This repo was created during the project phase of the Northcoders Data Engineering Bootcamp in February 2023. We were supplied with a source database and were given the task of extracting, transforming and loading the data to a data warehouse forming a basic ETL data pipeline. This was all to be deployed on Amazon Web Services with S3 buckets and a series of Lambda functions.
This project was undertaken by a group of 6 over 2 weeks and developed using Agile working.
- Transform data from third normal form so it can be loaded to fact and dimension tables in the data warehouse.
- Data appearing in the source database should appear in the data warehouse within 30 minutes.
- Python, Psycopg 2 and Pandas to extract, transform and load data to the data warehouse. Use of Boto 3 to interact with AWS infrastructure.
- Entire pipeline is deployed on to AWS using Terraform to create the infrastructure.
- Use of a workflow with GitHub Actions to trigger deployment.
Data is supplied by Northcoders in to tables in a Postgresql OLTP database which is meant to simulate the back end data of a commercial application. Entries were added and updated at random intervals.
The ERD for this database can be seen here: (https://dbdiagram.io/d/6332fecf7b3d2034ffcaaa92)

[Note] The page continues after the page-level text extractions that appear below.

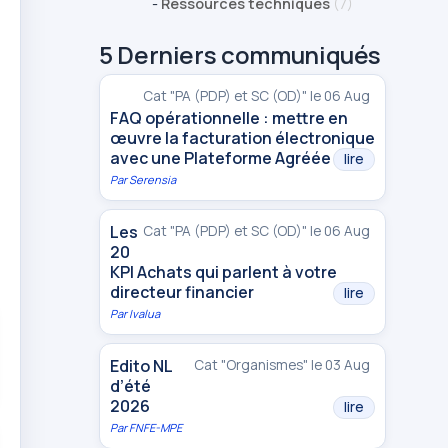
-
Ressources techniques
(7)
5 Derniers communiqués
Cat "PA (PDP) et SC (OD)" le 06 Aug
FAQ opérationnelle : mettre en
œuvre la facturation électronique
avec une Plateforme Agréée
lire
Par
Serensia
Les
Cat "PA (PDP) et SC (OD)" le 06 Aug
20
KPI Achats qui parlent à votre
directeur financier
lire
Par
Ivalua
Edito NL
Cat "Organismes" le 03 Aug
d’été
2026
lire
Par
FNFE-MPE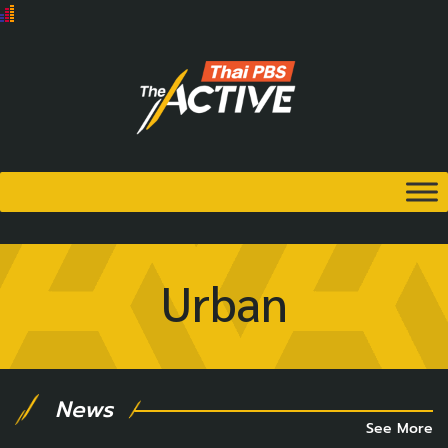
Urban
News
See More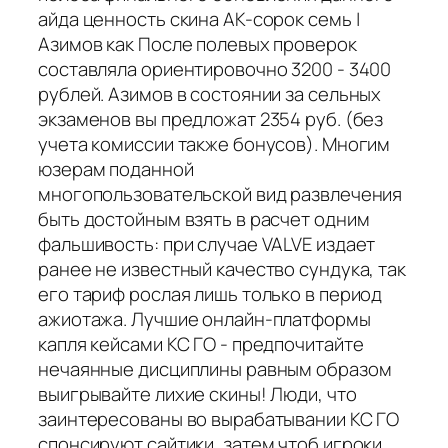
айда ценность скина АК-сорок семь |
Азимов как После полевых проверок
составляла ориентировочно 3200 - 3400
рублей. Азимов в состоянии за сельных
экзаменов вы предложат 2354 руб. (без
учета комиссии также бонусов). Многим
юзерам поданной
многопользовательской вид развлечения
быть достойным взять в расчет одним
фальшивость: при случае VALVE издает
ранее не известный качество сундука, так
его тариф рослая лишь только в период
ажиотажа. Лучшие онлайн-платформы
капля кейсами КС ГО - предпочитайте
нечаянные дисциплины равным образом
выигрывайте лихие скины! Люди, что
заинтересованы во вырабатывании КС ГО
спонсируют сайтики, затем чтоб игроки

Data extracted from the source database was written to the S3 landing bucket first in JSON format. The 'extract' Lambda function is triggered by an EventBridge Scheduler every ten minutes. To only query the source database for new or updated data, we used a timestamp file that updates when new or updated data is found. The lambda logs to CloudWatch Logs when tables have been updated. When serious errors occur, an email notification will be sent.

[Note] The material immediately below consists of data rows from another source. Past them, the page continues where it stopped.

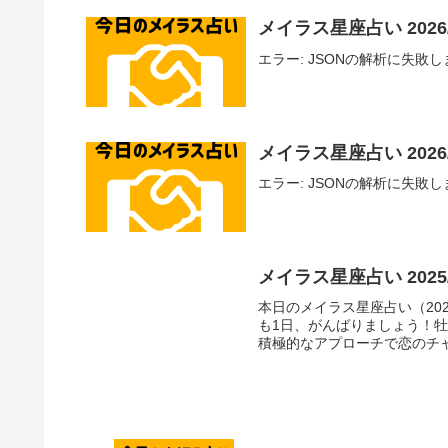
メイラス星座占い 2026/
エラー: JSONの解析に失敗しました - U
メイラス星座占い 2026/
エラー: JSONの解析に失敗しました - U
メイラス星座占い 2025/
本日のメイラス星座占い（2025
も1日、がんばりましょう！牡羊座（
積極的なアプローチで恋のチャ.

If there is no updated tables in the source database, the cycle will stop here.
On the update of the timestamp file in the landing bucket, the second lambda is triggered using S3 Event Notifications. The transforming lambda uses a series of python functions to format the data so that it can be loaded to the fact and dimension tables in the data warehouse. This tranformed data is then written to the S3 processed bucket in parquet format. A CSV file containing the table(s) that have new or updated data is then written to the processed bucket.
On the update of the CSV file in the processed bucket, the third lambda is triggered. This lambda reads the CSV files for updated files, reads the relevant parquet files and loads this data to the tables in the data warehouse. Duplicate data will not be added, and updated data will overwrite the old entry.
Data here is stored in fact and dimension tables. There are three Fact tables (sales, purchase orders and payments) sharing dimension tables forming a Galaxy Schema.
The ERD for this database can be seen here: (https://dbdiagram.io/d/63a19c5399cb1f3b55a27eca)
In the root of the repository, you will find a Makefile, and a run_tests.sh file. These files need to be run for setup.
The Makefile is a set of commands to automate the packaging and deployment of AWS Lambda functions and Terraform infrastructure. The install target installs dependencies listed in the requirements.txt file. The ingest-package, transform-package, and load-package targets package the Lambda functions' code into ZIP files. The clean target removes the build artifacts. The terraform-init, terraform-plan, and terraform-apply targets initialize Terraform, show the execution plan, and apply the changes, respectively. In order to execute the Makefile, run the following command from the root of the directory in your terminal:
make
The run_tests.sh bashscript file is a set of commands that automate code quality checks and asks for user confirmation before applying them. The first command runs pytest on the specified directories. The next few commands check for autopep8 compliance on several directories and prompt the user to apply the changes if any were found. To use this script, you will need to run the following command in your terminal from the root of the directory to allow permissions to run the file:
chmod +x run_tests.sh
Then execute the script with the following command from the root of the directory:
./run_tests.sh